Snapshotting the full DB and transferring from primary DC to secondary DC every time the DR agent or replica fails seems like an overkill. Any idea if enhancement on way to avoid the full db transfer incase of a failure of replica cluster ?
The current WAN replication implementation can't resume if the WAN agent or node the WAN agent has connected to fails. That we plan on fixing outright so that any node in any cluster can fail without breaking replication as long as both clusters stay up.
For an ACID database with distributed transactions it comes down to log shipping. If the the slave goes down we can buffer logs and then ship/replay indefinitely, but then the question is at what point is it faster to just ship a snapshot and a new log.
It probably makes sense to buffer on disk the same amount of data as a snapshot or some low multiple of it. Beyond that shipping a snapshot wins. Right now the value isn't tunable although I personally would like it to be.
I think many of the WAN replication uses cases will have largish amounts of cold data that doesn't need to be shipped. so shipping partial data sets is another possible enhancement.
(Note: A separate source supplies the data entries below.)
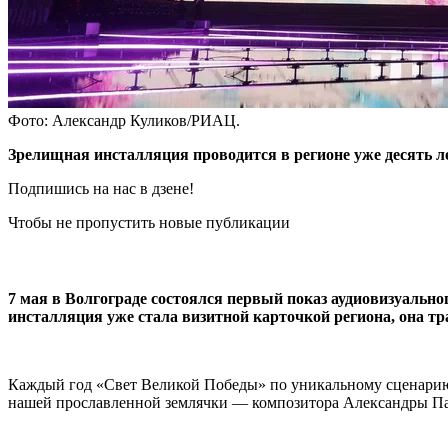
Фото: Александр Куликов/РИАЦ.
Зрелищная инсталляция проводится в регионе уже десять л
Подпишись на нас в дзене!
Чтобы не пропустить новые публикации
7 мая в Волгограде состоялся первый показ аудиовизуальн
инсталляция уже стала визитной карточкой региона, она тра
Каждый год «Свет Великой Победы» по уникальному сценарию
нашей прославленной землячки — композитора Александры П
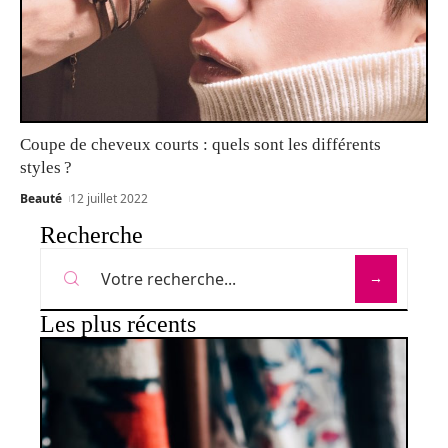
Coupe de cheveux courts : quels sont les différents
styles ?
Beauté
12 juillet 2022
Recherche
Les plus récents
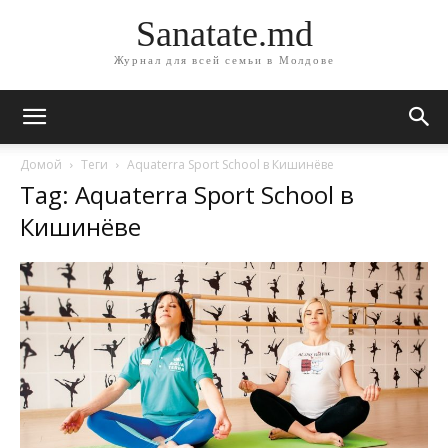
Sanatate.md
Журнал для всей семьи в Молдове
Домой
Теги
Aquaterra Sport School в Кишинёве
Tag: Aquaterra Sport School в
Кишинёве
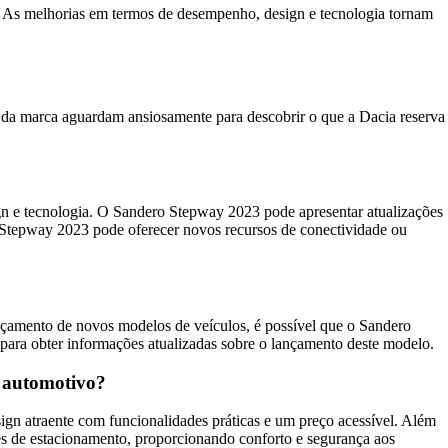
As melhorias em termos de desempenho, design e tecnologia tornam
s da marca aguardam ansiosamente para descobrir o que a Dacia reserva
 e tecnologia. O Sandero Stepway 2023 pode apresentar atualizações
 Stepway 2023 pode oferecer novos recursos de conectividade ou
nçamento de novos modelos de veículos, é possível que o Sandero
para obter informações atualizadas sobre o lançamento deste modelo.
o automotivo?
n atraente com funcionalidades práticas e um preço acessível. Além
s de estacionamento, proporcionando conforto e segurança aos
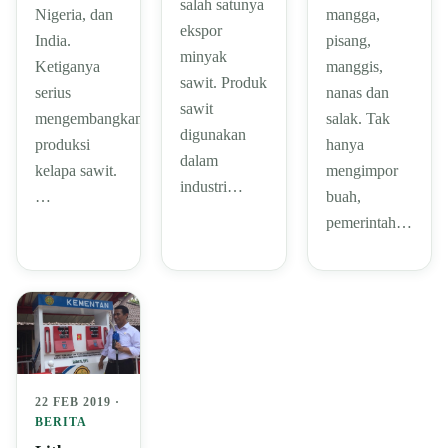
salah satunya
mangga,
Nigeria, dan
ekspor
pisang,
India.
minyak
manggis,
Ketiganya
sawit. Produk
nanas dan
serius
sawit
salak. Tak
mengembangkan
digunakan
hanya
produksi
dalam
mengimpor
kelapa sawit.
industri…
buah,
…
pemerintah…
22 FEB 2019 ·
BERITA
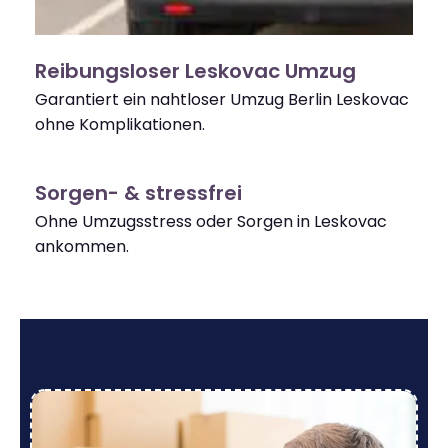
Reibungsloser Leskovac Umzug
Garantiert ein nahtloser Umzug Berlin Leskovac
ohne Komplikationen.
Sorgen- & stressfrei
Ohne Umzugsstress oder Sorgen in Leskovac
ankommen.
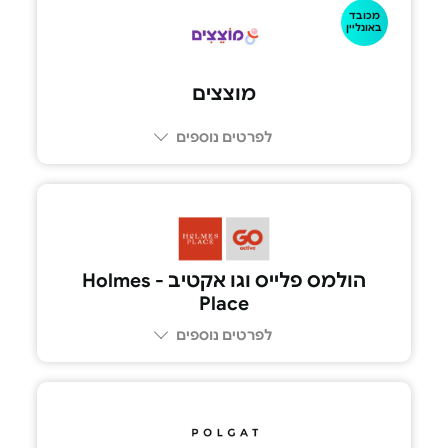
מכובד
1-700-5555-77
באונליין
מוצצים
לפרטים נוספים
הולמס פלייס וגו אקטיב - Holmes
Place
לפרטים נוספים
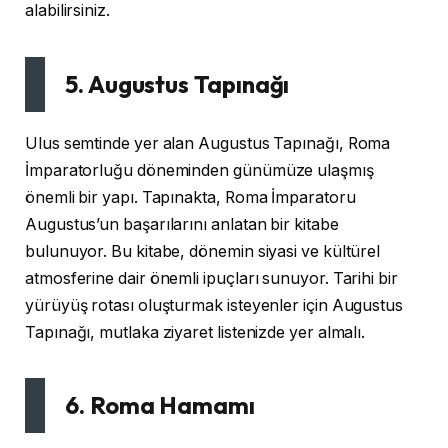
alabilirsiniz.
5. Augustus Tapınağı
Ulus semtinde yer alan Augustus Tapınağı, Roma
İmparatorluğu döneminden günümüze ulaşmış
önemli bir yapı. Tapınakta, Roma İmparatoru
Augustus’un başarılarını anlatan bir kitabe
bulunuyor. Bu kitabe, dönemin siyasi ve kültürel
atmosferine dair önemli ipuçları sunuyor. Tarihi bir
yürüyüş rotası oluşturmak isteyenler için Augustus
Tapınağı, mutlaka ziyaret listenizde yer almalı.
6. Roma Hamamı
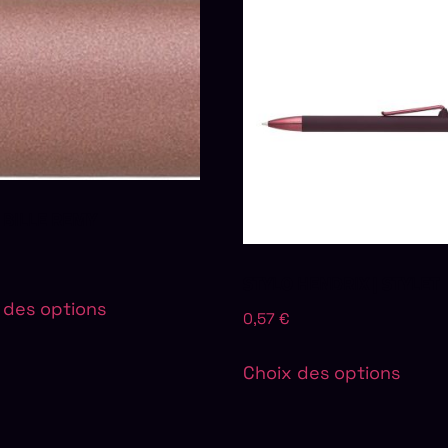
 BILLE REMY
STYLO HENDRIX | STYLET
 des options
0,57
€
Choix des options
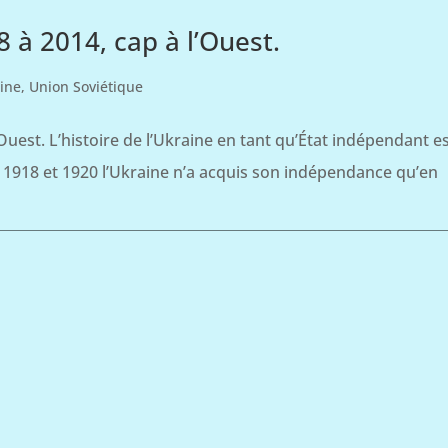
8 à 2014, cap à l’Ouest.
ine
,
Union Soviétique
’Ouest. L’histoire de l’Ukraine en tant qu’État indépendant e
e 1918 et 1920 l’Ukraine n’a acquis son indépendance qu’en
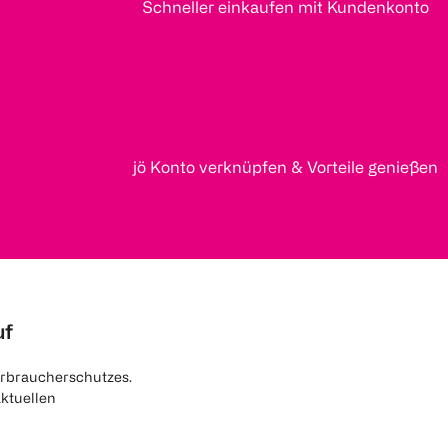
Schneller einkaufen mit Kundenkonto
jö Konto verknüpfen & Vorteile genießen
uf
rbraucherschutzes.
aktuellen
I don't know if that has been explored in the context of ACID relational databases. Cassandra uses a tree of hashes to diff large data sets and then sync the portions that don't match, but ACID (and distributed ACID) makes that a little more involved. Cassandra is up front about associating a timestamp with everything all the way down to the storage layer. VoltDB isn't doing that with transaction ids although it is something I think will be useful in the long run.